The timing aligns with a broader market shift. Microsoft, Google, and Amazon have all signaled major investments in voice-based AI interfaces for enterprise in 2026, and the competition for developer mindshare in this space is intensifying. OpenAI’s decision to ship GPT-Realtime-2 alongside two companion models (rather than a single voice upgrade) suggests the company is trying to own the full developer stack for voice — covering intelligent conversation, multilingual translation, and transcription with a unified API surface.

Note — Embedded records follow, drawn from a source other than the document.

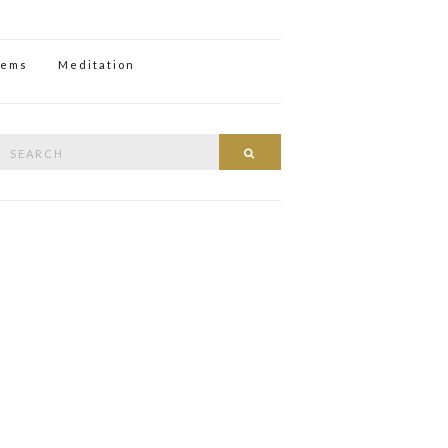
oems
Meditation
Search
Search
or: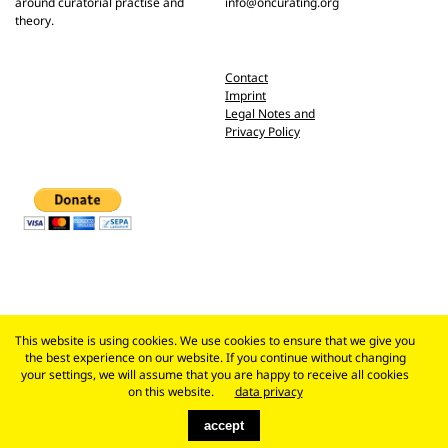
around curatorial practise and
info@oncurating.org
theory.
Contact
Imprint
Legal Notes and
Privacy Policy
This website is using cookies. We use cookies to ensure that we give you
the best experience on our website. If you continue without changing
your settings, we will assume that you are happy to receive all cookies
on this website.
data privacy
accept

For developers who have been waiting for voice AI capable enough to deploy in complex enterprise workflows, this week’s release removes the biggest remaining technical barrier. The open question now is not whether the models are capable enough — it is whether the pricing and latency tradeoffs clear the bar for each specific application.
Based on early access testing reported by several enterprise developers, GPT-Realtime-2 at medium reasoning shows latency in the 800ms–1.2 second range for typical queries — fast enough for natural conversation, though the xhigh reasoning tier introduces delays of 2–4 seconds on complex requests, which will require careful UX design in applications where users expect instant responses.
The three-model release represents the most significant evolution of OpenAI’s voice platform since its 2024 launch, and is likely to accelerate the deployment of AI voice agents across customer service, healthcare, and enterprise productivity applications through the second half of 2026.